On a psychological level, “orgasm generates a certain altered state of consciousness,” explains Megwyn White, certified sexologist and director of education at Satisfyer, who clarifies that in both sexes the climax triggers a bioelectric response of pleasure chemicals that are released in the brain. Studies have failed to demonstrate any significant changes between the sexes in how orgasm is experienced in the brain. The main phenomenon that is observed first begins with a darkening of the prefrontal cortex, the thinking part, which allows us to let ourselves go and the inhibitory impulses disappear.

For sexologist Florencia Arriola, emotions play a key role. “It is common for many people to cry after orgasm, laugh, sneeze, or even feel rejection by the person they have just had an encounter with. It is a moment of liberation, a total body response that can also translate into a need for hugs and cuddles.”

As concluded by the professor of Sexology and master in Sexology at the University of Alcalá Bruno Martínez Santiago, people’s own experiences greatly influence whether or not they achieve orgasms. “This is mediated by each person’s personal biography. Here there are no differences by sex, but by our behaviors according to the experiences we have experienced over the years.” One study found that a possible barrier to women reaching orgasm could be the fact that they seem to prioritize their partner’s orgasm over their own.
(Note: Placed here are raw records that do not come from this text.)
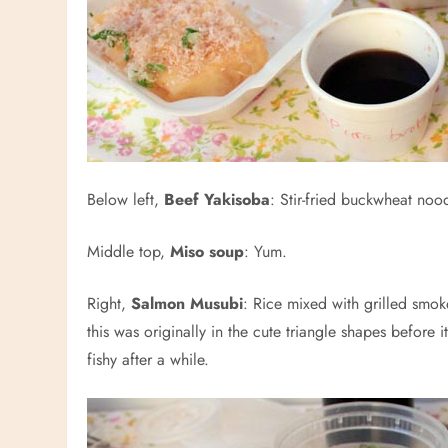
Below left,
Beef Yakisoba
: Stir-fried buckwheat noo
Middle top,
Miso soup
: Yum.
Right,
Salmon Musubi
: Rice mixed with grilled smok
this was originally in the cute triangle shapes before
fishy after a while.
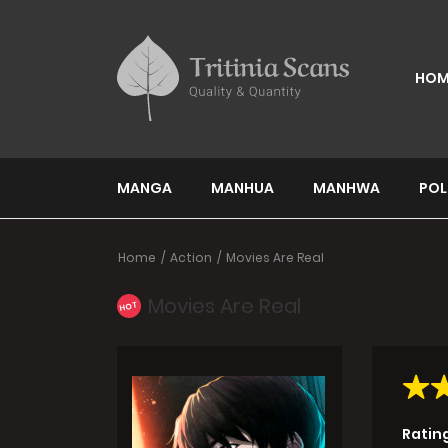
HOM
MANGA
MANHUA
MANHWA
POL
Home
Action
Movies Are Real
Movies Are Real
HOT
Ratin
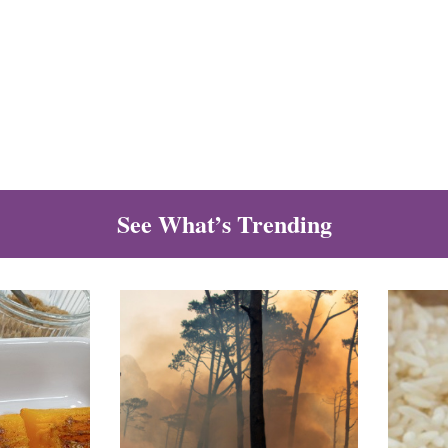
See What’s Trending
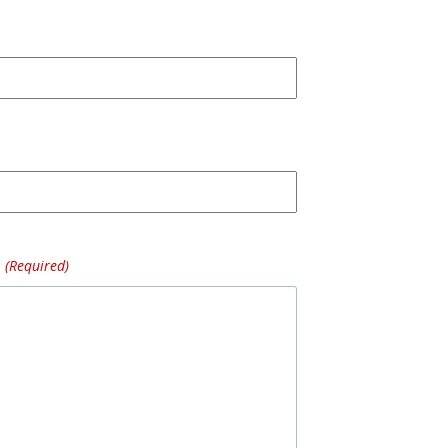
(Required)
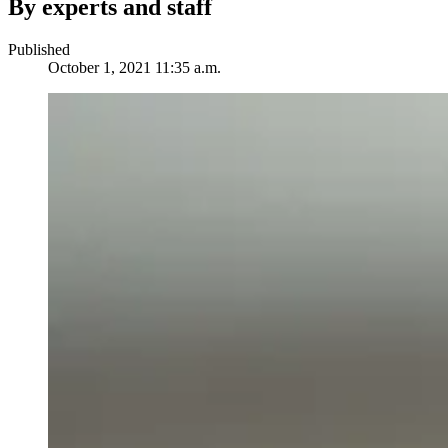
By experts and staff
Published
October 1, 2021 11:35 a.m.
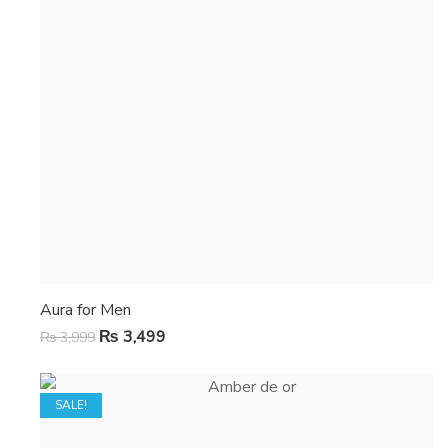
Aura for Men
₨
3,499
₨
3,999
SALE!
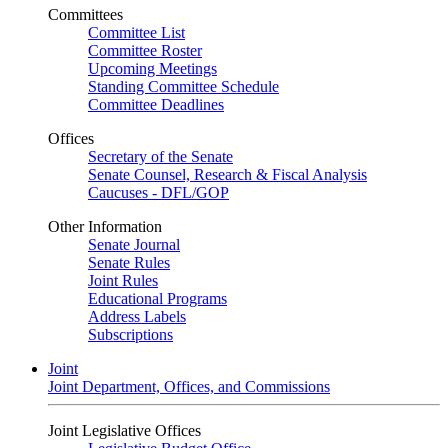
Committees
Committee List
Committee Roster
Upcoming Meetings
Standing Committee Schedule
Committee Deadlines
Offices
Secretary of the Senate
Senate Counsel, Research & Fiscal Analysis
Caucuses - DFL/GOP
Other Information
Senate Journal
Senate Rules
Joint Rules
Educational Programs
Address Labels
Subscriptions
Joint
Joint Department, Offices, and Commissions
Joint Legislative Offices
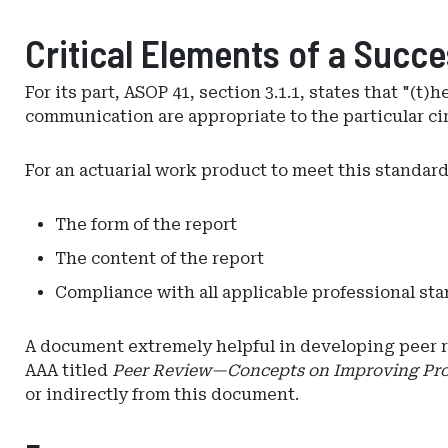
Critical Elements of a Succ
For its part, ASOP 41, section 3.1.1, states that "(
communication are appropriate to the particular ci
For an actuarial work product to meet this standard, 
The form of the report
The content of the report
Compliance with all applicable professional st
A document extremely helpful in developing peer re
AAA titled
Peer Review—Concepts on Improving Pro
or indirectly from this document.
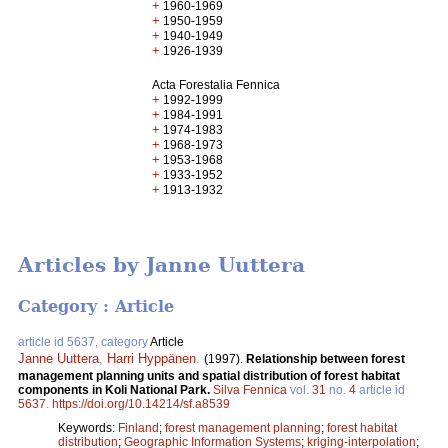
+
1960-1969
+
1950-1959
+
1940-1949
+
1926-1939
Acta Forestalia Fennica
+
1992-1999
+
1984-1991
+
1974-1983
+
1968-1973
+
1953-1968
+
1933-1952
+
1913-1932
Articles by Janne Uuttera
Category : Article
article id 5637, category
Article
Janne Uuttera
,
Harri Hyppänen
.
(1997).
Relationship between forest
management planning units and spatial distribution of forest habitat
components in Koli National Park.
Silva Fennica
vol.
31
no.
4
article id
5637
.
https://doi.org/10.14214/sf.a8539
Keywords:
Finland
;
forest management planning
;
forest habitat
distribution
;
Geographic Information Systems
;
kriging-interpolation
;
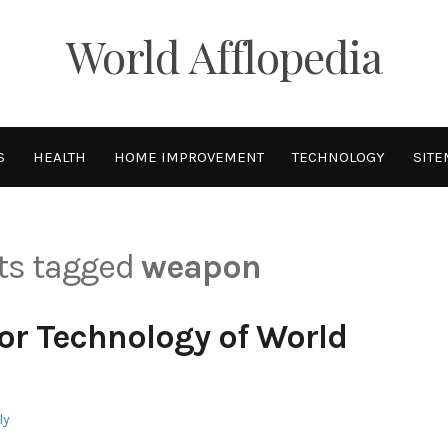
World Afflopedia
S
HEALTH
HOME IMPROVEMENT
TECHNOLOGY
SITE
sts tagged
weapon
or Technology of World
ly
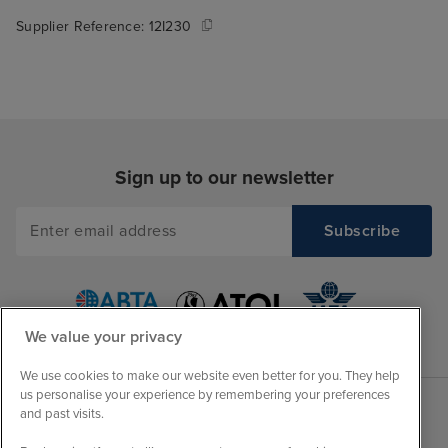
Supplier Reference:
12I230
Sign up to our newsletter
We value your privacy
We use cookies to make our website even better for you. They help
us personalise your experience by remembering your preferences
and past visits.
Sales Opening hours
About Iglu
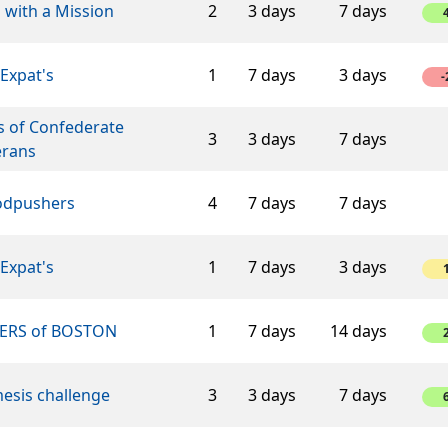
 with a Mission
2
3 days
7 days
Expat's
1
7 days
3 days
-
s of Confederate
3
3 days
7 days
erans
dpushers
4
7 days
7 days
Expat's
1
7 days
3 days
ERS of BOSTON
1
7 days
14 days
esis challenge
3
3 days
7 days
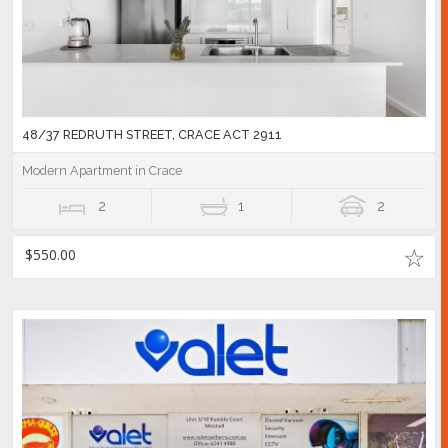
48/37 REDRUTH STREET, CRACE ACT 2911
Modern Apartment in Crace
2
1
2
$550.00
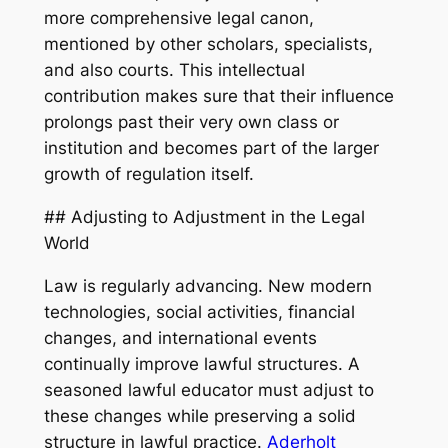
more comprehensive legal canon,
mentioned by other scholars, specialists,
and also courts. This intellectual
contribution makes sure that their influence
prolongs past their very own class or
institution and becomes part of the larger
growth of regulation itself.
## Adjusting to Adjustment in the Legal
World
Law is regularly advancing. New modern
technologies, social activities, financial
changes, and international events
continually improve lawful structures. A
seasoned lawful educator must adjust to
these changes while preserving a solid
structure in lawful practice.
Aderholt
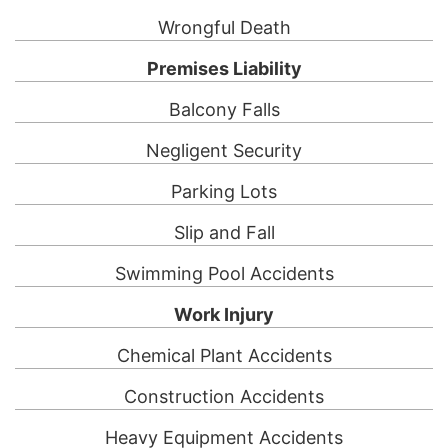
Wrongful Death
Premises Liability
Balcony Falls
Negligent Security
Parking Lots
Slip and Fall
Swimming Pool Accidents
Work Injury
Chemical Plant Accidents
Construction Accidents
Heavy Equipment Accidents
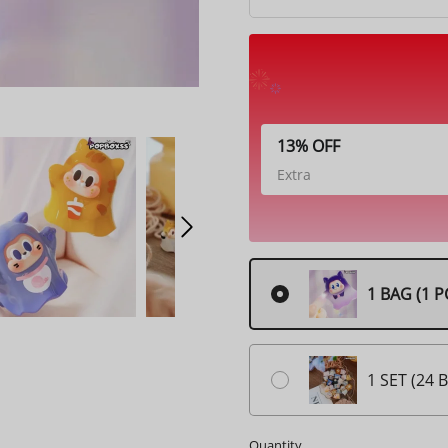
13% OFF
Extra
1 BAG (1 P
1 SET (24 
Quantity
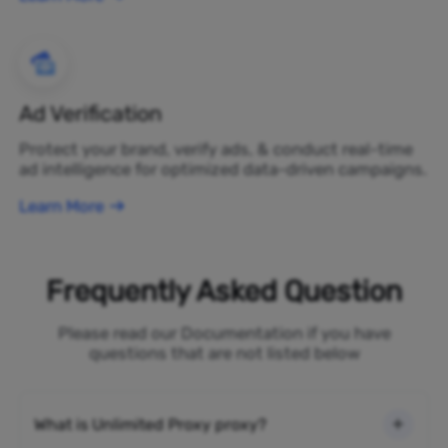
Ad Verification
Protect your brand, verify ads, & conduct real-time
ad intelligence for optimized data-driven campaigns.
Learn More
Frequently Asked Question
Please read our Documentation if you have
questions that are not listed below
What is Unlimited Proxy proxy?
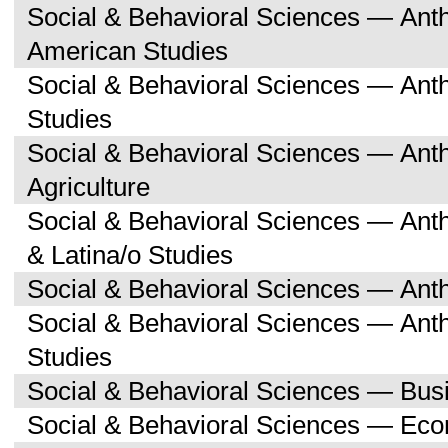
Social & Behavioral Sciences — Ant
American Studies
Social & Behavioral Sciences — An
Studies
Social & Behavioral Sciences — An
Agriculture
Social & Behavioral Sciences — Ant
& Latina/o Studies
Social & Behavioral Sciences — Ant
Social & Behavioral Sciences — Ant
Studies
Social & Behavioral Sciences — Bu
Social & Behavioral Sciences — Ec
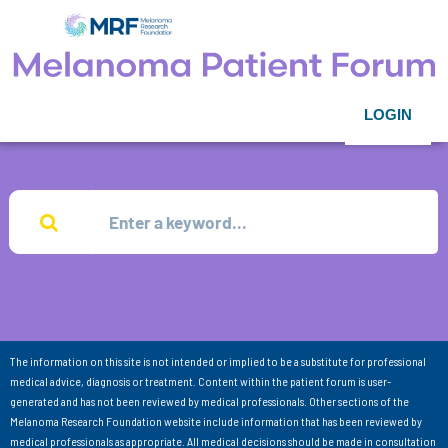
LOGIN
The information on this site is not intended or implied to be a substitute for professional
medical advice, diagnosis or treatment. Content within the patient forum is user-
generated and has not been reviewed by medical professionals. Other sections of the
Melanoma Research Foundation website include information that has been reviewed by
medical professionals as appropriate. All medical decisions should be made in consultation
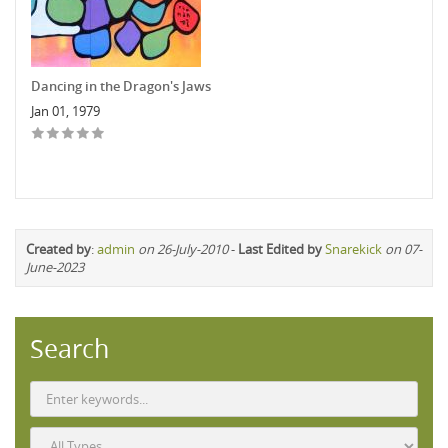
Dancing in the Dragon's Jaws
Jan 01, 1979
Created by
:
admin
on 26-July-2010
-
Last Edited by
Snarekick
on 07-
June-2023
Search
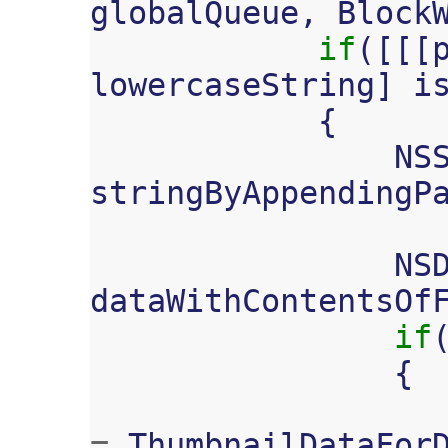
globalQueue
,
Block
if
([[[
lowercaseString
]
i
{
NS
stringByAppendingP
NS
dataWithContentsOf
if
{
=
ThumbnailDataFor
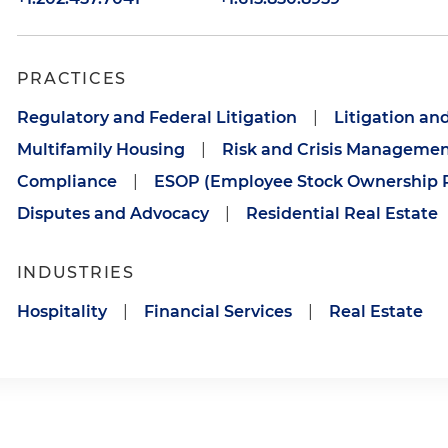
PRACTICES
Regulatory and Federal Litigation
|
Litigation an
Multifamily Housing
|
Risk and Crisis Manageme
Compliance
|
ESOP (Employee Stock Ownership P
Disputes and Advocacy
|
Residential Real Estate
INDUSTRIES
Hospitality
|
Financial Services
|
Real Estate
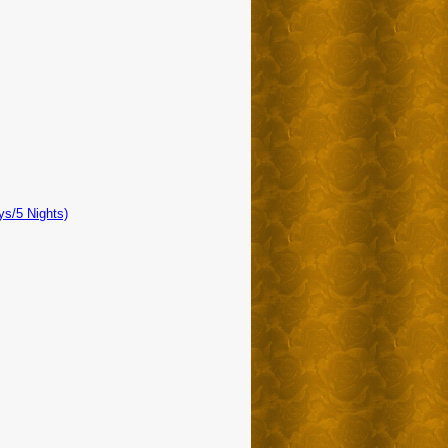
ys/5 Nights)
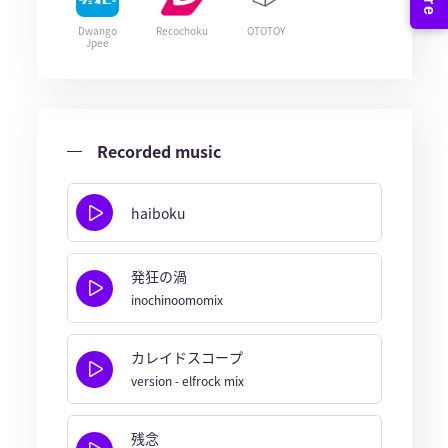
Dwango
Recochoku
OTOTOY
Jpee
Recorded music
haiboku
発狂の渦
inochinoomomix
カレイドスコープ
version - elfrock mix
残念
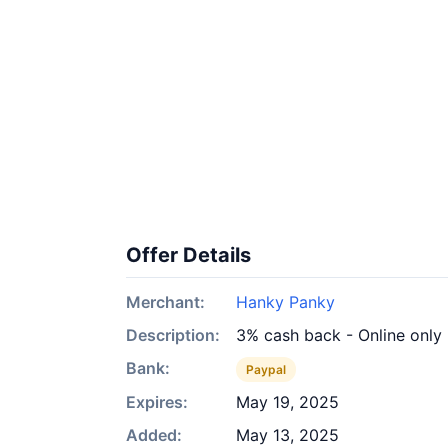
Offer Details
Merchant:
Hanky Panky
Description:
3% cash back - Online only
Bank:
Paypal
Expires:
May 19, 2025
Added:
May 13, 2025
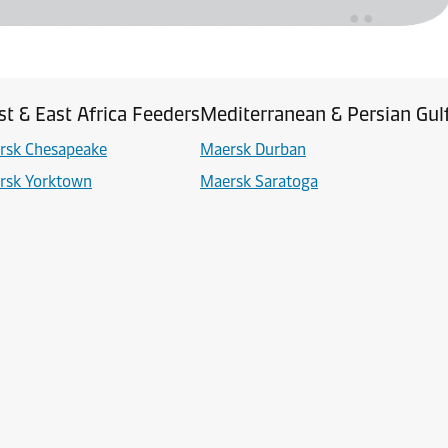
t & East Africa Feeders
Mediterranean & Persian Gul
rsk Chesapeake
Maersk Durban
rsk Yorktown
Maersk Saratoga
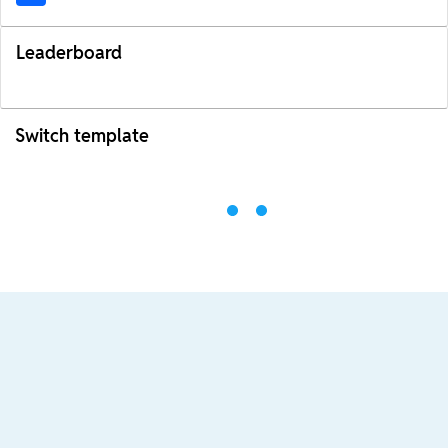
Leaderboard
Switch template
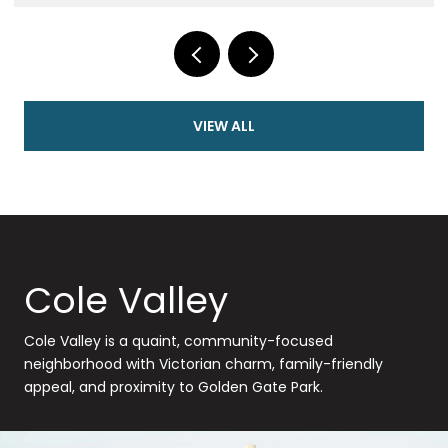
VIEW ALL
Cole Valley
Cole Valley is a quaint, community-focused
neighborhood with Victorian charm, family-friendly
appeal, and proximity to Golden Gate Park.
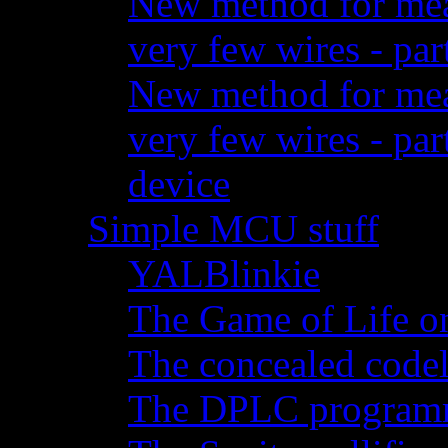
New method for meas
very few wires - par
New method for meas
very few wires - pa
device
Simple MCU stuff
YALBlinkie
The Game of Life o
The concealed code
The DPLC programm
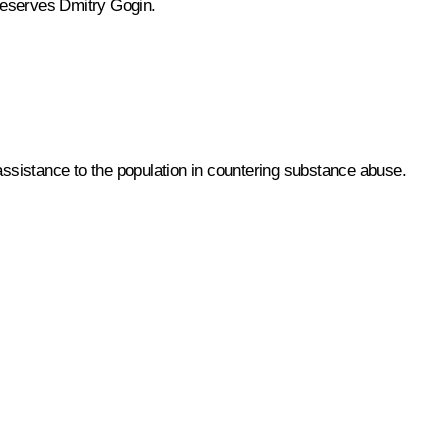
Reserves Dmitry Gogin.
ssistance to the population in countering substance abuse.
Furthermore, if the learning about one’s sexuality has been adequate, without guilt or negative feelings, it will be lived in a positive way, generally in a pleasant and pleasurable way. “If this has not been the case, feelings of guilt and rejection will begin, which will leave an unpleasant feeling about your experience,” says the sexologist. “We have a cultural problem: we believe that every orgasm has to be great or it is not an orgasm. It doesn’t always have to be that wonder that they have sold us,” he adds.

A question of cardiovascular health

Without a doubt, orgasms have many health benefits. “When you experience an orgasm, blood pressure rises and the body releases various hormones: adrenaline, endorphins and oxytocin in the case of women. These substances act in our body as vasodilators, allowing better blood circulation and thus preventing clots. Improving circulation helps maintain better cardiovascular health,” says Dr. Manuel Anguita, spokesperson for the Spanish Society of Cardiology (SEC), who states that having an orgasm is equivalent to burning 95 calories.

From the SEC they explain that “in 1976 the lack of orgasms was related to a greater risk of cardiovascular problems in women.” After studying a group of 100 women who had suffered a heart attack, it was discovered that 65% did not feel pleasure during sex. In the control group of women without cardiovascular problems, however, this percentage was 24%.

This doesn’t just happen in women. According to a study by American Journal of Cardiology“men who had sex twice a week were up to 50% less likely to suffer a heart attack than those who had sex once a month.”

Every human being has the potential to trigger an orgasm. “What happens is that not everyone has taken the time to get to know themselves, explore their erogenous zones, find out what practices they enjoy the most, etc., and they end up delegating responsibility for their pleasure to their sexual partner,” Cintrano clarifies. According to a 2016 study, between 10% and 14% of women are unable to reach orgasm in their lifetime.

Since orgasms are experienced in the brain, we don’t always need touch to experience them. Megwyn White is clear: “We can also experience orgasm through our imagination and our mind. It is estimated that around 10% of the population is capable of doing it, it is what would be called autoerotic,” explains the expert. It is also documented that you can reach orgasm in dreams.